Sure, over the years my heart has been broken. How can your heart not break when you lose a loved one, or when a child suffers, or even when a beloved pet gets hit by a car?  But broken hearts are what give us strength and understanding and compassion.  A heart never broken is pristine and sterile and will never know the joy of being imperfect.

I am so blessed to have lived long enough to have my hair turn gray or even lost forever, and to have my youthful laughs be forever etched into deep groove on my face.  So many have never laughed, and so many have died before their hair could turn silver.  I can say "no," and mean it.  I can say "yes," and mean it.  As you get older, it is easier to be positive.  You care less about what other people think. I don't question myself anymore. I've even earned the right to be wrong.

So, to answer your question, I like being old.  It has set me free.  I like the person I have become.  I am not going to live forever, but while I am still here, I will not waste time lamenting what could have been,  or worrying about what will be.  

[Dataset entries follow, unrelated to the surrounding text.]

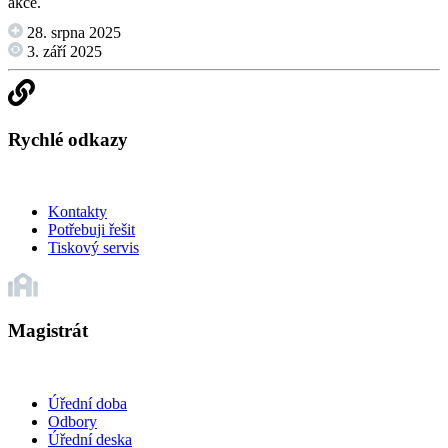
akce.
28. srpna 2025
3. září 2025
Rychlé odkazy
Kontakty
Potřebuji řešit
Tiskový servis
Magistrát
Úřední doba
Odbory
Úřední deska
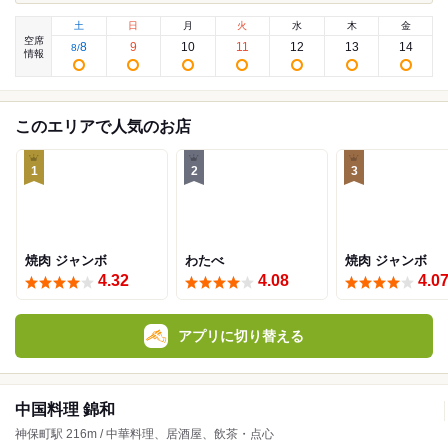
土
日
月
火
水
木
金
空席
8
9
10
11
12
13
14
8
/
情報
このエリアで人気のお店
1
2
3
焼肉 ジャンボ
わたべ
焼肉 ジャンボ
4.32
4.08
4.0
アプリに切り替える
中国料理 錦和
神保町駅 216m / 中華料理、居酒屋、飲茶・点心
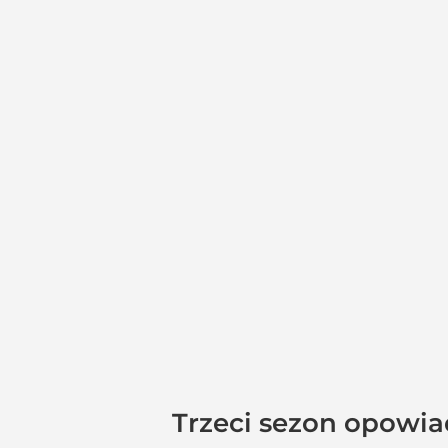
Trzeci sezon opowia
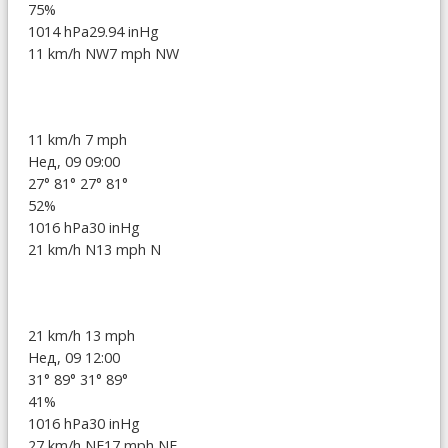
75%
1014 hPa
29.94 inHg
11 km/h NW
7 mph NW
11 km/h
7 mph
Нед, 09 09:00
27°
81°
27°
81°
52%
1016 hPa
30 inHg
21 km/h N
13 mph N
21 km/h
13 mph
Нед, 09 12:00
31°
89°
31°
89°
41%
1016 hPa
30 inHg
27 km/h NE
17 mph NE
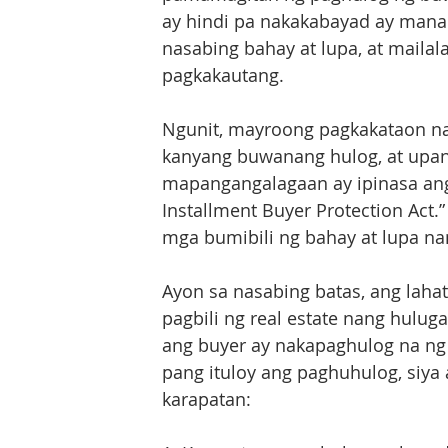
ay hindi pa nakakabayad ay manana
nasabing bahay at lupa, at maila
pagkakautang.
Ngunit, mayroong pagkakataon n
kanyang buwanang hulog, at upan
mapangangalagaan ay ipinasa ang 
Installment Buyer Protection Act.
mga bumibili ng bahay at lupa nan
Ayon sa nasabing batas, ang laha
pagbili ng real estate nang hulu
ang buyer ay nakapaghulog na ng b
pang ituloy ang paghuhulog, siy
karapatan:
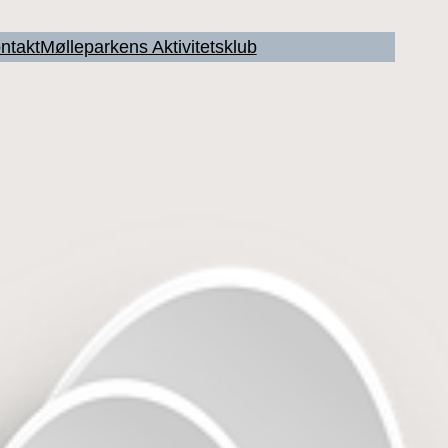
ntakt
Mølleparkens Aktivitetsklub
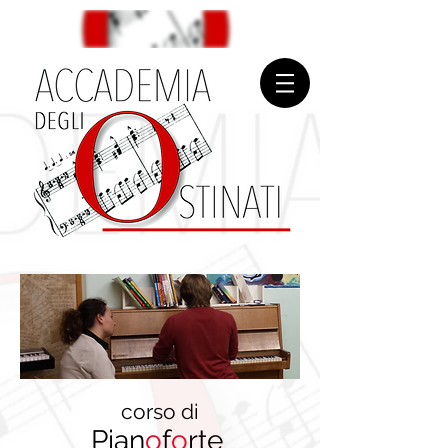
corso di
Pian
o
f
o
rte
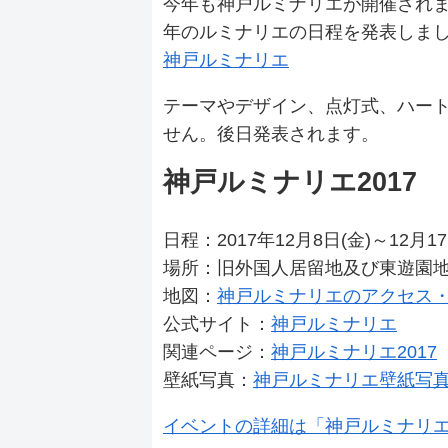
今年も神戸ルミナリエが開催されま
年のルミナリエの日程を発表しま
神戸ルミナリエ
テーマやデザイン、点灯式、ハー
せん。後日発表されます。
神戸ルミナリエ2017
日程：2017年12月8日(金)～12月1
場所：旧外国人居留地及び東遊園
地図：
神戸ルミナリエのアクセス
公式サイト：
神戸ルミナリエ
関連ページ：
神戸ルミナリエ2017
壁紙写真：
神戸ルミナリエ壁紙写
イベントの詳細は「神戸ルミナリエ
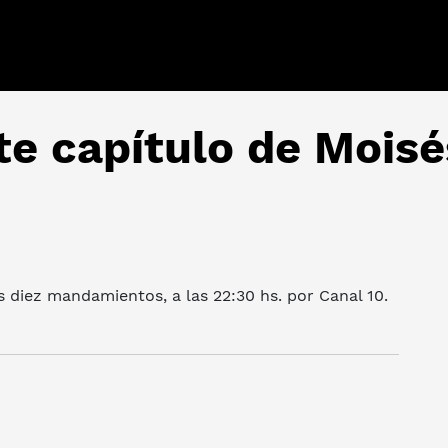
te capítulo de Mois
s diez mandamientos, a las 22:30 hs. por Canal 10.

And I shall eat dessert every single day.
​


----------



## In the Kitchen (Mar 29, 2005)

*Thanks*

Made me feel 'great'.  So appropriate.  I do live with someone who looks at me in the mirror.  Sure doesn't look like the way I feel.  Only when I hear disappointment or my dogs get sick.  Then the image is all too real.  I loved this bucky; thanks for your time and sharing.  I never did think age mattered, only the people who ask are worried about my age.  Oprah always says it is how you feel inside that matters.  I think she is so wise.  Successful too.


----------



## norgeskog (Mar 29, 2005)

Hey Buck that is great, however, I cannot think of who may have sent it to you.  Congratulate whomever, it is a great piece.  I shall send it to all my age-appropriate friends and family.  You really made my day.  Thanks again.


----------



## lindatooo (Mar 29, 2005)

Thanks Bucky I loved that!


----------



## pdswife (Mar 29, 2005)

Thanks bucky.  I'm quickly approaching my 40th  (May 3rd) and have already started freaking out about it.  This helped!


----------



## mudbug (Mar 30, 2005)

Every time my daughter tells me I need to color my hair I tell her that I earned every gray hair on my head and that they all have names.


----------



## Heat (Mar 30, 2005)

Thanks bucky, Im also reaching a Birthday, my 43rd. And i have been going through aging problems, and  depressing thoughts of it. But, i too thank the one who sent it to you, But, mostly you for sharing it with us. I will take it to heart. And, work on the things that need to  be changesd. And, think of the positive and happy things in my life. And,I too will  share with friends and family. Thanks Bucky!!


----------



## buckytom (Mar 30, 2005)

...........


----------



## -DEADLY SUSHI- (Mar 31, 2005)

Thanks for the post!


----------



## lyndalou (Mar 31, 2005)

Great post, Bucky. Are you going to tell us who sent it to you?


----------



## ronjohn55 (Mar 31, 2005)

Ok, am I getting too old, or did a post dissapear off of the end of this thread???

John


----------